• WHAT NEEDS TO BE DONE
When copying the records below, keep every word as it is and drop the images.

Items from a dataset
--------------------------------------------------

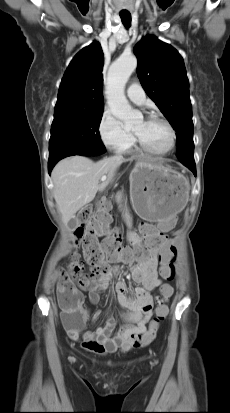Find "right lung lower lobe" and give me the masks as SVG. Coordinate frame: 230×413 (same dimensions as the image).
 <instances>
[{
  "instance_id": "obj_1",
  "label": "right lung lower lobe",
  "mask_w": 230,
  "mask_h": 413,
  "mask_svg": "<svg viewBox=\"0 0 230 413\" xmlns=\"http://www.w3.org/2000/svg\"><path fill=\"white\" fill-rule=\"evenodd\" d=\"M106 151V150H105ZM105 151H89V150H84V151H76V152H68L66 154H63L57 158L51 159L48 162V170L49 174L51 173L52 168L55 166V164L61 160L62 158L72 156V155H82V156H97L103 154Z\"/></svg>"
}]
</instances>
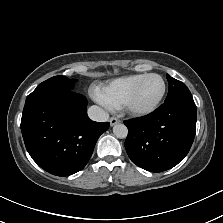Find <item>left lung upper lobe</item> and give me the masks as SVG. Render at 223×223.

--------------------------------------------------

• RESPONSE TO THIS EXERCISE
Find "right lung lower lobe" and give me the masks as SVG. Coordinate frame: 230×413 (same dimensions as the image).
 <instances>
[{
  "instance_id": "obj_1",
  "label": "right lung lower lobe",
  "mask_w": 230,
  "mask_h": 413,
  "mask_svg": "<svg viewBox=\"0 0 230 413\" xmlns=\"http://www.w3.org/2000/svg\"><path fill=\"white\" fill-rule=\"evenodd\" d=\"M106 151V150H105ZM105 151H89V150H84V151H76V152H68L66 154H63L57 158L51 159L48 162V170L49 174L51 173L52 168L55 166V164L61 160L62 158L72 156V155H82V156H97L103 154Z\"/></svg>"
}]
</instances>
Find <item>left lung upper lobe</item> and give me the masks as SVG. Render at 223×223.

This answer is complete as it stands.